'At the Strangers' Gate' is Adam Gopnik's captivating story of a couple finding their way in the Big Apple

Gopnik's new memoir is sure to become as beloved as 'Paris to the Moon.'

At the Strangers' Gate
By Adam Gopnik
Knopf Doubleday
272 pp.

September 29, 2017

Adam Gopnik, popular New Yorker writer and author of the bestselling memoir "Paris to the Moon," came to New York from Canada with his then-girlfriend, soon-to-be wife Martha in 1980 to seek a new life and new adventures, and now, after nearly 40 years (what he calls “the natural gestation time of nostalgia”), he takes up that new-arrival narrative in his latest book, At the Strangers' Gate, a well-oiled and smoothly captivating performance from start to finish, sure to be as beloved as "Paris to the Moon" but feeling even more personal and involving.

It tells the story of a young couple happily in love and trying to find their way in a Big Apple then at the height of its modern incarnation as the capital of self-centered greed. Both "Paris to the Moon" and "At the Strangers' Gate" are stories of outsiders encountering the eccentricities of a strange new world, but they're in very different registers; if the earlier book is Gopnik's "Innocents Abroad," this new one is his "Roughing It." 

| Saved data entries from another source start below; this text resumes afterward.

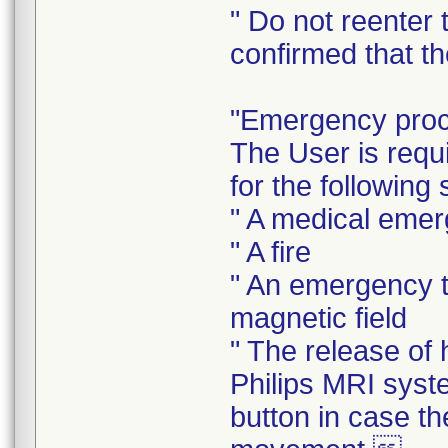
" Do not reenter 
confirmed that th
"Emergency pro
The User is requ
for the following 
" A medical eme
" A fire
" An emergency t
magnetic field
" The release of
Philips MRI sys
button in case t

It's a memoir that contains not a few cautions about writing, reading, or believing memoirs, which is a rhetorical judo move only a writer of Gopnik's skill could perform. He distrusts the neatness of summation; “What we care about most needs to be spoken of in a present, or anticipatory, tense – Someday I'll have to write that story down. Written down, it's over and done,” he writes. “Epitaphs are chiseled, and they speak less to the permanence the epitaph aspires to than of the full stop, the ending, it superintends.”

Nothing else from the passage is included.